Je viens de terminer Guerroyant, le nouveau livre de Pierre Mari et je suis restée sous le charme.
Charme d’un beau récit d’amitié et de vie dont le titre est si bien choisi ! Guerroyant, nous mène sur le chemin de la difficulté de vivre, de tenir, de maintenir des exigences intellectuelles, artistiques, humaines, dans une époque du tout venant. Difficulté aussi de garder des espaces pour le rêve, la liberté de l’imaginaire, d’échapper à la « sale propagande du réel », de conserver l’espace nécessaire à ses « clameurs ».
Charme d’une écriture. Un texte écrit, au sens de texte qui nous livre une véritable écriture d’auteur : de la littérature, tout simplement, cela se fait si rare qu’il faut s’en délecter.

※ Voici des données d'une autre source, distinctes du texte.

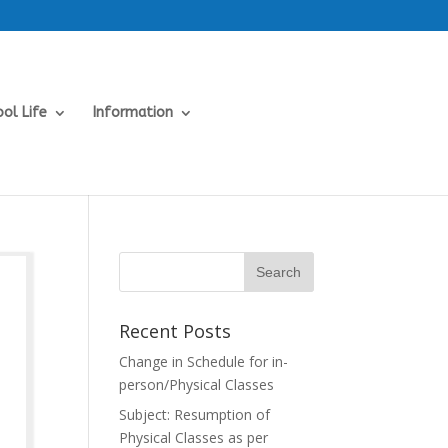
ol Life
Information
Recent Posts
Change in Schedule for in-
person/Physical Classes
Subject: Resumption of
Physical Classes as per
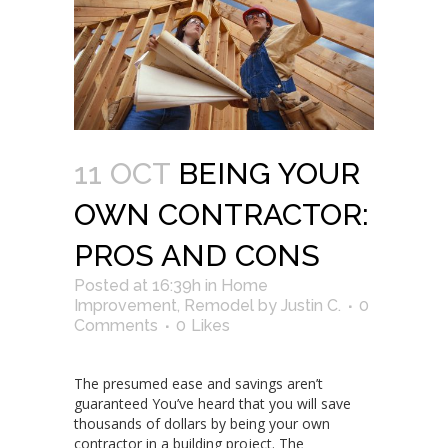
11 OCT
BEING YOUR
OWN CONTRACTOR:
PROS AND CONS
Posted at 16:39h
in
Home
Improvement
,
Remodel
by
Justin C.
0
Comments
0
Likes
The presumed ease and savings aren’t
guaranteed You’ve heard that you will save
thousands of dollars by being your own
contractor in a building project. The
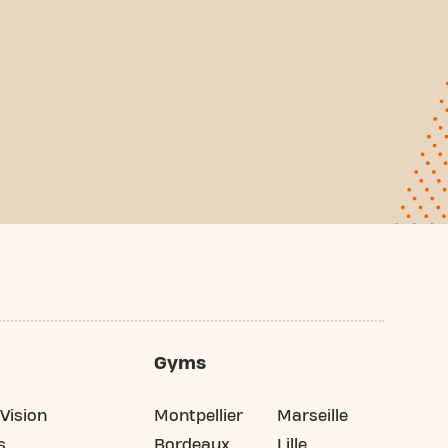
Gyms
Vision
Montpellier
Marseille
s
Bordeaux
Lille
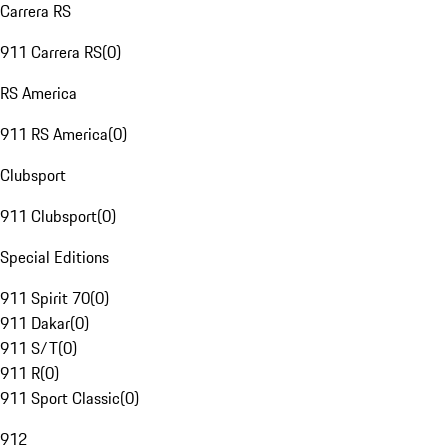
Carrera RS
911 Carrera RS
(
0
)
RS America
911 RS America
(
0
)
Clubsport
911 Clubsport
(
0
)
Special Editions
911 Spirit 70
(
0
)
911 Dakar
(
0
)
911 S/T
(
0
)
911 R
(
0
)
911 Sport Classic
(
0
)
912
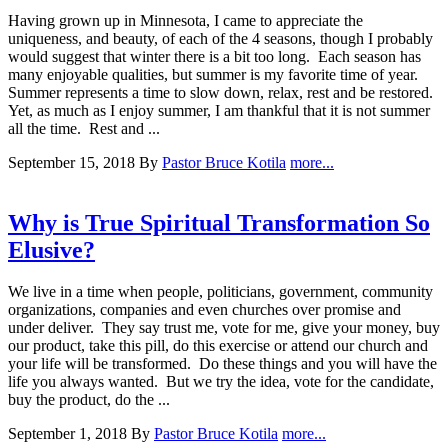
Having grown up in Minnesota, I came to appreciate the
uniqueness, and beauty, of each of the 4 seasons, though I probably
would suggest that winter there is a bit too long. Each season has
many enjoyable qualities, but summer is my favorite time of year.
Summer represents a time to slow down, relax, rest and be restored.
Yet, as much as I enjoy summer, I am thankful that it is not summer
all the time. Rest and ...
September 15, 2018
By
Pastor Bruce Kotila
more...
Why is True Spiritual Transformation So
Elusive?
We live in a time when people, politicians, government, community
organizations, companies and even churches over promise and
under deliver. They say trust me, vote for me, give your money, buy
our product, take this pill, do this exercise or attend our church and
your life will be transformed. Do these things and you will have the
life you always wanted. But we try the idea, vote for the candidate,
buy the product, do the ...
September 1, 2018
By
Pastor Bruce Kotila
more...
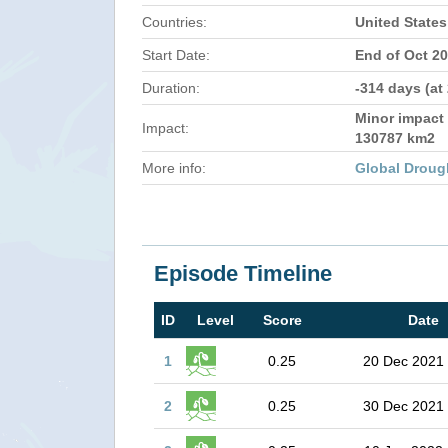
Countries:
United States
Start Date:
End of Oct 2
Duration:
-314 days (at
Minor impact 
Impact:
130787 km2
More info:
Global Droug
Episode Timeline
ID
Level
Score
Date
1
0.25
20 Dec 2021
2
0.25
30 Dec 2021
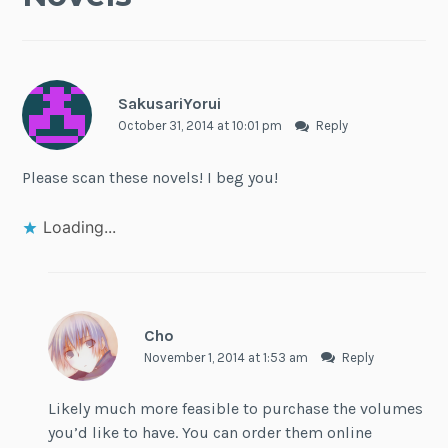
SakusariYorui
October 31, 2014 at 10:01 pm
Reply
Please scan these novels! I beg you!
Loading...
Cho
November 1, 2014 at 1:53 am
Reply
Likely much more feasible to purchase the volumes
you’d like to have. You can order them online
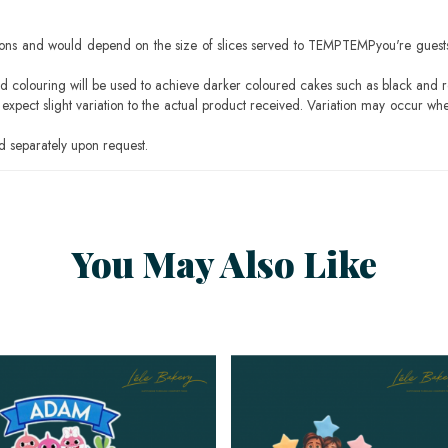
ons and would depend on the size of slices served to TEMPTEMPyou're guests
ood colouring will be used to achieve darker coloured cakes such as black and 
pect slight variation to the actual product received. Variation may occur whe
 separately upon request.
You May Also Like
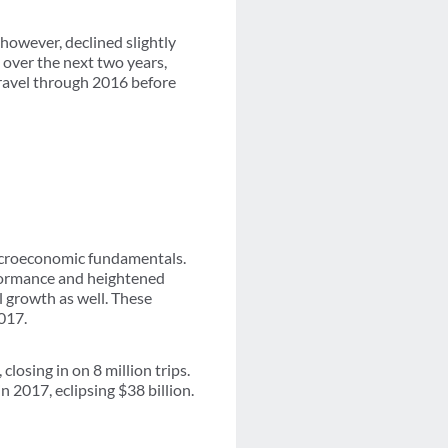
 however, declined slightly
 over the next two years,
travel through 2016 before
acroeconomic fundamentals.
formance and heightened
l growth as well. These
017.
losing in on 8 million trips.
n 2017, eclipsing $38 billion.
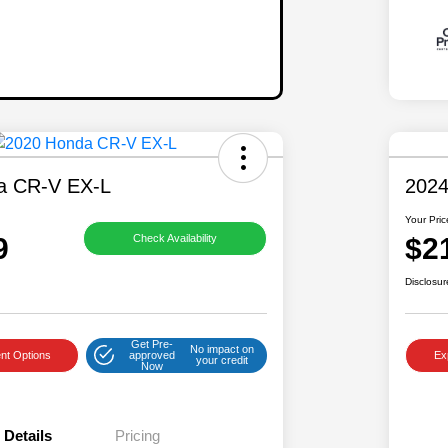
a CR-V EX-L
2024
Your Pric
9
$2
Check Availability
Disclosur
Get Pre-
No impact on
nt Options
approved
Ex
your credit
Now
Details
Pricing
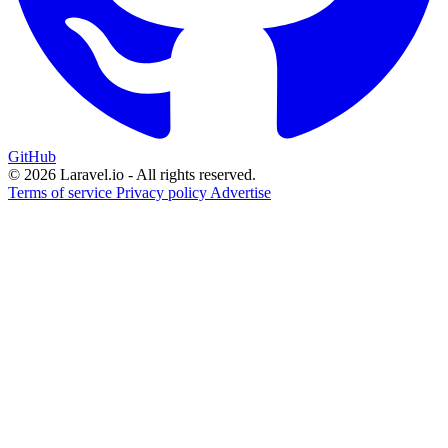
GitHub
© 2026 Laravel.io - All rights reserved.
Terms of service
Privacy policy
Advertise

Fulgurances des images, densité, concentration expressivité et justesse du vocabulaire, expressions estudiantines savoureuses, cette longue adresse à l’ami disparu touche et enthousiasme par l’usage de la langue dans toutes ses couleurs et ses possibilités. Tout ce que j’aime ! Le choix malicieux des adverbes, la saveur sensuelle des verbes, les métaphores inédites explorées avec finesse : l’écriture fait chatoyer les pensées du narrateur et le portrait de l’ami que le livre dessine. Au fil de la lecture, à la fin d’un chapitre, la poésie inattendue du récit d’un instant ou d’un geste exacerbent la sensibilité tandis qu’ailleurs c’est l’intensité qui nous saisit. Et puis l’art de la phrase : construction, sonorité et rythme dont voici quelques brefs exemples: "L’entente venue tard aurait vite fait oublier le passif de froideur.", "C’était l’époque où il restait des gens capables de calligraphier leur détresse". Ou le plaisir de l’adjectif dans “l’utopie fripée"...
Je me suis laissée embarquée dans la quête du narrateur, sa révolte et ses méandres dont le récit déploie une belle honnêteté, celle d’un trajet qui croise et parfois s’épaule à celui de l’ami, ce personnage absent à “l’œil éperdu d’enfance” qui irrigue le texte de sa force. Le récit fait vivre cette amitié, cette compréhension profonde qui sait se nourrir des absences et des silences. Il s’agit de garder de la tenue en amitié comme dans tout le reste.
Et c’est aussi cela la réussite du livre, ne pas se contenter de dénoncer une époque, mais de montrer des personnages qui savent se maintenir tout de même dans cette zone indispensable que je pourrais nommer, l’affirmation de vie, nottament grâce à cet indomptable ami semblable à une sorte de demi-dieu égaré parmi les “producteurs et consommateurs d’existence” et autres “cuirassés du prosisme.”
Préserver l’amitié, en dehors du juste anathème contre le “crétinisme réglementeur”, “les bredouileurs de néant” et leurs “leçons vomitives”, donne une forme de grandeur salvatrice à ce texte. Guerroyant m’a offert le plaisir de partager les questionnements d’une intériorité subtile, exigeante, qui ne se contente pas de thèmes rebattus et de stéréotypes. La présence du narrateur et de son ami m’a accompagnée longtemps après avoir refermé le livre.
J’en garde l’espoir de pouvoir croire, encore, à la possibilité d’une humanité qui saurait préserver l’espace des pudeurs et des silences.